Les opportunités à moyen terme


Pour des raisons personnelles et professionnelles, j’ai passé l’ensemble du deuxième confinement au Québec (Canada) et j’ai donc animé tous ces groupes d’APP en visio-conférence depuis ce pays. J’ai pu, à travers cette expérience et les retours des participants, réfléchir aux opportunités que pouvaient faire naitre l’utilisation de ces nouveaux modes de relation et de communication.


Le temps d’une connexion sur ZOOM et d’une séance d’APP, la distance n’existe plus, ou pour le dire autrement, c’est la distance qui nous rapproche.
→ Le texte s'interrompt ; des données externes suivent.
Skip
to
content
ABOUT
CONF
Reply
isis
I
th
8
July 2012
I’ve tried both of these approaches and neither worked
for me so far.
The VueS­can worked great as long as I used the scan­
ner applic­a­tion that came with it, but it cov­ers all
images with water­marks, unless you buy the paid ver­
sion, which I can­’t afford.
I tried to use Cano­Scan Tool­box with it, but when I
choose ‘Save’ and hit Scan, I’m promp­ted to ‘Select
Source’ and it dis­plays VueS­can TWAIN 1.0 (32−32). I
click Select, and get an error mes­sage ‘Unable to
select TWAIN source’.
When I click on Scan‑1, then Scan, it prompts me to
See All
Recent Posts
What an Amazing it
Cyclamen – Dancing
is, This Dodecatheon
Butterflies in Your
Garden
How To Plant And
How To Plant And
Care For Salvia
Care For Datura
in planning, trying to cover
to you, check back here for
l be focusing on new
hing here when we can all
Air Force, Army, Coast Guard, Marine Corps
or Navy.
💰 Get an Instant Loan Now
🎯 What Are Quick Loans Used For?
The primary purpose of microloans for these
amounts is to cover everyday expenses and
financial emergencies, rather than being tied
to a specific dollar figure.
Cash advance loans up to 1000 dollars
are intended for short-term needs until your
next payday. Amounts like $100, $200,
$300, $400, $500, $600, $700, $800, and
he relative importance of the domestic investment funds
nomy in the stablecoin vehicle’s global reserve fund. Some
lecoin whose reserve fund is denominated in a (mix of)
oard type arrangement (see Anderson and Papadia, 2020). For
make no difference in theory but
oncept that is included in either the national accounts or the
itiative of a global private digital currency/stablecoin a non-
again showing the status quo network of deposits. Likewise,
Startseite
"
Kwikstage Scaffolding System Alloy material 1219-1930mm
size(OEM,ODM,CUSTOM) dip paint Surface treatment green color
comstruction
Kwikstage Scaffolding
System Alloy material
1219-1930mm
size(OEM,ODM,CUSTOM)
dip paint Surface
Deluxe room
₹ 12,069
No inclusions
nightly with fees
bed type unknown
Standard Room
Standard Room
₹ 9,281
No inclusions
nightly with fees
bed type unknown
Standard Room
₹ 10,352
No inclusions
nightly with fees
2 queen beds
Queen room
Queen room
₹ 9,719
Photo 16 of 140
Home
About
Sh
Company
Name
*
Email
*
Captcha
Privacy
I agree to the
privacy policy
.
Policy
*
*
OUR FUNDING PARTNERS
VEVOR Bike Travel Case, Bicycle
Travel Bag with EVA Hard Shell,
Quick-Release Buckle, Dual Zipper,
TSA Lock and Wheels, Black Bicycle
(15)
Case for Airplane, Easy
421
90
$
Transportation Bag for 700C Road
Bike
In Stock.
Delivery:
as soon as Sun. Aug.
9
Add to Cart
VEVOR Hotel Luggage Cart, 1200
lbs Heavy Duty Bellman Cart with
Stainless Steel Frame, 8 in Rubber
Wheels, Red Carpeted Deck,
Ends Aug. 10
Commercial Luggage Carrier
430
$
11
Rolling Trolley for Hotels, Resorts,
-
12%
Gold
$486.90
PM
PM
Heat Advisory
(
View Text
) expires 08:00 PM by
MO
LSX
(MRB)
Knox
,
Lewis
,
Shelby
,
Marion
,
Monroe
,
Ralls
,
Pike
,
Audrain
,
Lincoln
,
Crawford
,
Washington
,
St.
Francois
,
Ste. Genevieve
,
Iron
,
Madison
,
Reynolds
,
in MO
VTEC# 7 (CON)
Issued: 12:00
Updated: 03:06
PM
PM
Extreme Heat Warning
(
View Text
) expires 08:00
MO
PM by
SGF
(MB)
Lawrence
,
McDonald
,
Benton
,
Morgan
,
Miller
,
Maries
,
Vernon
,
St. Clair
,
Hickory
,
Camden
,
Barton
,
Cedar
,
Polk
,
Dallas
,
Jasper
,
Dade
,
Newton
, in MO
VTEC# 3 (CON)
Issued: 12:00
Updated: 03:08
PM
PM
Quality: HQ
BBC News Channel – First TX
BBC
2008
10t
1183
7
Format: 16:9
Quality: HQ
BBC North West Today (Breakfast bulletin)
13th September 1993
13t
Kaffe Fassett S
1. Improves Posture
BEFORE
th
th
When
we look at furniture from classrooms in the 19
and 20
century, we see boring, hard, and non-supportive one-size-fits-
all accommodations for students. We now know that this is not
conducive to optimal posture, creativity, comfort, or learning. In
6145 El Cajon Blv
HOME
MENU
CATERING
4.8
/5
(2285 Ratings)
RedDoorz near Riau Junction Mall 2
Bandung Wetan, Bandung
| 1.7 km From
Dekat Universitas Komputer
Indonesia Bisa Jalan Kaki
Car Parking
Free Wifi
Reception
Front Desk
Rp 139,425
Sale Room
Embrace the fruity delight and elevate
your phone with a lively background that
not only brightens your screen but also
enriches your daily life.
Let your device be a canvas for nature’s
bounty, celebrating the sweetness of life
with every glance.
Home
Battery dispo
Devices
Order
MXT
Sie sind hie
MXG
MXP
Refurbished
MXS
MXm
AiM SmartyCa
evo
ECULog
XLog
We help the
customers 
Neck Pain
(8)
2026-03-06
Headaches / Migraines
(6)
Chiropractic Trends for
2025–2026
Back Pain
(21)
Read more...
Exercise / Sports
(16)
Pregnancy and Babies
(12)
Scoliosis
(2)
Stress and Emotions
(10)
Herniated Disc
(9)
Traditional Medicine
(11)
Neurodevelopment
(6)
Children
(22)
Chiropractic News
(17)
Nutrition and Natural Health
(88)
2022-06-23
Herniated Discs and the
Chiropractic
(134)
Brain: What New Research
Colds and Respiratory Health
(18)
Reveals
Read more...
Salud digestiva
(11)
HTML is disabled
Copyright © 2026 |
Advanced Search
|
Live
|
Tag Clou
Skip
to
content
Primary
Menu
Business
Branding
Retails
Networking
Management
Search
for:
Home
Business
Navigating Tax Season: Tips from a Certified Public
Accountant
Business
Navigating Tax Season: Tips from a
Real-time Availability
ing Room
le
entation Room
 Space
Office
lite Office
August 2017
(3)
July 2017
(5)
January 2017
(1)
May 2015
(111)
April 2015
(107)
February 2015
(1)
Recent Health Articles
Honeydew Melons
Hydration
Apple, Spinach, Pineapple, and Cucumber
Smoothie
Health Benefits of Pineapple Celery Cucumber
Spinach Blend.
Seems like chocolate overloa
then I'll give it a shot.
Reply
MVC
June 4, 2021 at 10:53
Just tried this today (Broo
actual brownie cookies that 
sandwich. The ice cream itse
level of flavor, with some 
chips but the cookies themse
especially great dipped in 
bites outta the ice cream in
Partant de ce principe, j’ai pensé qu’il pouvait y avoir un intérêt majeur à intégrer la visioconférence dans les groupes d’APP en fonction de besoins spécifiques et des nouvelles réalités structurelles.


En effet, au sein des établissements sociaux et médico-sociaux, les cadres partagent souvent des missions similaires mais sur des sites étalés de plus en plus sur l’ensemble du territoire français (territoires d’outre-mer compris).


La coopération internationale n’est que trop rarement développée dans le secteur du travail social et pourtant, s’ouvrir à d’autres professionnels, apprendre des différences culturelles dans le champ de l’innovation sociale (notamment dans les pays francophones) serait d’une richesse infinie. La liste des possibles est longue quand la distance n’est plus une limite, en voilà une liste non exhaustive :


· La mise en place de groupes de travail et de réflexions pour les Directrices et Directeurs des EMS en France et à l’étranger sans limites géographiques

· Mise en place de groupes d’APP réguliers pour les salariés du secteur d’une même association mais travaillant sur l’ensemble du territoire français

· Développer des espaces de coopération internationale à travers des groupes interculturels d’Analyse de la Pratique ¨Professionnelle




En conclusion


Nous nous accordons ici sur le fait que rien ne remplacera jamais le fait de se rencontrer, se voir et parfois se toucher, ne serait-ce que pour se saluer. Le plaisir d’être ensemble n’est pas mort pendant la crise du COVID, il s’est même peut être renforcé. Privé de lien, de relation, le désire de se retrouver en est rendu encore plus fort qui plus est, quand le lien physique se substitue à un lien virtuel qui malgré lui, nous relie.



Avec cette crise et toutes ces nouvelles adaptations technologiques, nous pouvons légitiment nous questionner sur le fait de devenir des « mutants de l’intervention » social comme le décrivait Jean Paul Gaillard au sujet des adolescents qu’il voyait de plus en connexion plutôt qu’en relation.

Le risque, selon moi, serait d’opposer un modèle à un autre, de devoir choisir entre le présentiel qui parfois devient virtuel et le virtuel qui souvent devient présentiel !


Voir des opportunités et développer de nouvelles façons d’agir et d’interagir ne fait pas disparaitre les contraintes de notre époque et les effets de cette crise sanitaire sur notre pratique professionnelle. C’est seulement un changement de regard sur les situations qui nous permet de continuer d’avancer dans les situations les plus troublées.